● **What you should do**
Scan the material for the word "dass", then return every line where it appears.

● **Entries supplied**
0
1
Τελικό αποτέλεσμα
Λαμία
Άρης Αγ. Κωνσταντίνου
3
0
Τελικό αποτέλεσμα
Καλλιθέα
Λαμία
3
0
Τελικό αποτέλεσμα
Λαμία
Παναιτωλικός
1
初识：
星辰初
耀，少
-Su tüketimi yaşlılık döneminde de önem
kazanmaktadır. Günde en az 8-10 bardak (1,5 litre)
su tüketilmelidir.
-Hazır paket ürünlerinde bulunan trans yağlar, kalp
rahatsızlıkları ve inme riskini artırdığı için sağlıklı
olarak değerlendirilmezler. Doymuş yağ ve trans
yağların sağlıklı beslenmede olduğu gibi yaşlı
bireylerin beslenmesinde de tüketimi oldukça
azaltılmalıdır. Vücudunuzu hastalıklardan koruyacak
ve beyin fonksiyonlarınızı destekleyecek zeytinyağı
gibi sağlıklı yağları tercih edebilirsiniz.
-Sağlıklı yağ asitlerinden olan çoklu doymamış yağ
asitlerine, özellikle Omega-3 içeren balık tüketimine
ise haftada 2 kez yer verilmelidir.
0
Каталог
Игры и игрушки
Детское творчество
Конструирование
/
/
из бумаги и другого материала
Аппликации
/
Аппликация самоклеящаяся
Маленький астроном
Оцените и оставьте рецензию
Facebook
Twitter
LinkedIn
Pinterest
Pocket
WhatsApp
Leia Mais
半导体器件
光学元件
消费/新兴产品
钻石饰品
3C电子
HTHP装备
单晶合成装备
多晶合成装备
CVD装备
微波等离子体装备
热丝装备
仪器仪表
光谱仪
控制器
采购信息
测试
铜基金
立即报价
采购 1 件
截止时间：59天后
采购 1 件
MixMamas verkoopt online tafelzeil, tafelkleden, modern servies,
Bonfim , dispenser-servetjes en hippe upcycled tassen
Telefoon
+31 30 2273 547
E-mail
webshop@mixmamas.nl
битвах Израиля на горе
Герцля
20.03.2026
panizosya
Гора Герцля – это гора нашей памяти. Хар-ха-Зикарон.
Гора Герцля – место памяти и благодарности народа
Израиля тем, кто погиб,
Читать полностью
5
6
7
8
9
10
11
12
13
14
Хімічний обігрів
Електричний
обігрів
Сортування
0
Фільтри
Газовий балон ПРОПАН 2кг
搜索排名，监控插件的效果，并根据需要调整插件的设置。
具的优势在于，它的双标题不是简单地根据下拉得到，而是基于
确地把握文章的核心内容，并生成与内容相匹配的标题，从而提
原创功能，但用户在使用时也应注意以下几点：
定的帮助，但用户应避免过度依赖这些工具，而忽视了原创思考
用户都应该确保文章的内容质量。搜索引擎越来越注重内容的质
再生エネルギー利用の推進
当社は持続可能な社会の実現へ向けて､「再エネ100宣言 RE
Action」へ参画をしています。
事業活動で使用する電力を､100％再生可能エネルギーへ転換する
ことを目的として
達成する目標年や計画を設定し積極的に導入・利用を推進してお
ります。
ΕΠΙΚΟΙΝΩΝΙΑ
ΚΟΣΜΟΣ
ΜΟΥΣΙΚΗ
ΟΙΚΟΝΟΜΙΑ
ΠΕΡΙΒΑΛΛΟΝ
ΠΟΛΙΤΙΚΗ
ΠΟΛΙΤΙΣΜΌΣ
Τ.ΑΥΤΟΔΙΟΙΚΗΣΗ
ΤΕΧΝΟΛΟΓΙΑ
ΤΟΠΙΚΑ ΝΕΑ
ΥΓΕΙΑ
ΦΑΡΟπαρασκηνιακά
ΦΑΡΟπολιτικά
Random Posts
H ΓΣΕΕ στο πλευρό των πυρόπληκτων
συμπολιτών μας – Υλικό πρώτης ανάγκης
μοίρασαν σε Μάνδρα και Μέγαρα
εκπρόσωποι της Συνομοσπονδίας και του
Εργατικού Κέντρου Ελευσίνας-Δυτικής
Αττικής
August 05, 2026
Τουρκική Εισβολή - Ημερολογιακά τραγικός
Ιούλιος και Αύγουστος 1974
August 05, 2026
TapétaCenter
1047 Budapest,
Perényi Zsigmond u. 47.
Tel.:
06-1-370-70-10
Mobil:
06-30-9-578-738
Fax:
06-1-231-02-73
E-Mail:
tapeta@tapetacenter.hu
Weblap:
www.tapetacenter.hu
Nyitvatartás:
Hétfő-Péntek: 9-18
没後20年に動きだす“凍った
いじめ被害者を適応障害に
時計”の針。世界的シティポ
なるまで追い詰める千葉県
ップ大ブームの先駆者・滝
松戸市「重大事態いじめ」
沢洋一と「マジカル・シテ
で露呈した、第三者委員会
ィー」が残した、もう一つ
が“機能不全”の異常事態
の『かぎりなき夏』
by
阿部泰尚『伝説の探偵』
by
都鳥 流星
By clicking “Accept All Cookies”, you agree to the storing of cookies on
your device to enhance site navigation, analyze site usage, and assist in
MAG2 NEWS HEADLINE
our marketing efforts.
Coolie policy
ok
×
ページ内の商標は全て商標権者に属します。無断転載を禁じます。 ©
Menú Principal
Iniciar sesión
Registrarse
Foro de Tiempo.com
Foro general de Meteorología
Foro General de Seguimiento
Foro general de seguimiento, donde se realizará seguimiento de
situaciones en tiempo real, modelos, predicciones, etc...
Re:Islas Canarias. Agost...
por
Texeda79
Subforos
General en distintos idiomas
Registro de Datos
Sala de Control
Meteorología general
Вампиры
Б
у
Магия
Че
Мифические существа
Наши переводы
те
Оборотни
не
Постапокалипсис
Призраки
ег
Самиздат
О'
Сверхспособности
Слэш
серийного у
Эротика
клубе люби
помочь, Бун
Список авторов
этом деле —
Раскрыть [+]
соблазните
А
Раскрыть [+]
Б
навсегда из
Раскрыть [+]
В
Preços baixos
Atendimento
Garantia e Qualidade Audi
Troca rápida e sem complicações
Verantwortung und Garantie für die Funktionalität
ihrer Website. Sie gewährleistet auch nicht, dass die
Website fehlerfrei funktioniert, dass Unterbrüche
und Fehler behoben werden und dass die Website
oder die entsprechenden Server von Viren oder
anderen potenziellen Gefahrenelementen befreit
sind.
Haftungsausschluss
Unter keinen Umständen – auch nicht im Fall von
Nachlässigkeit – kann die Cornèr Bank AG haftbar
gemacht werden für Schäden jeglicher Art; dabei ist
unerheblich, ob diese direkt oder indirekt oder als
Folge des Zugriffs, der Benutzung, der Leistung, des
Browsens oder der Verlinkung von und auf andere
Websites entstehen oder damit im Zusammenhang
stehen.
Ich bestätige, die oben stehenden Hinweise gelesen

● **Answer for the task**
ihrer Website. Sie gewährleistet auch nicht, dass die
Website fehlerfrei funktioniert, dass Unterbrüche
und Fehler behoben werden und dass die Website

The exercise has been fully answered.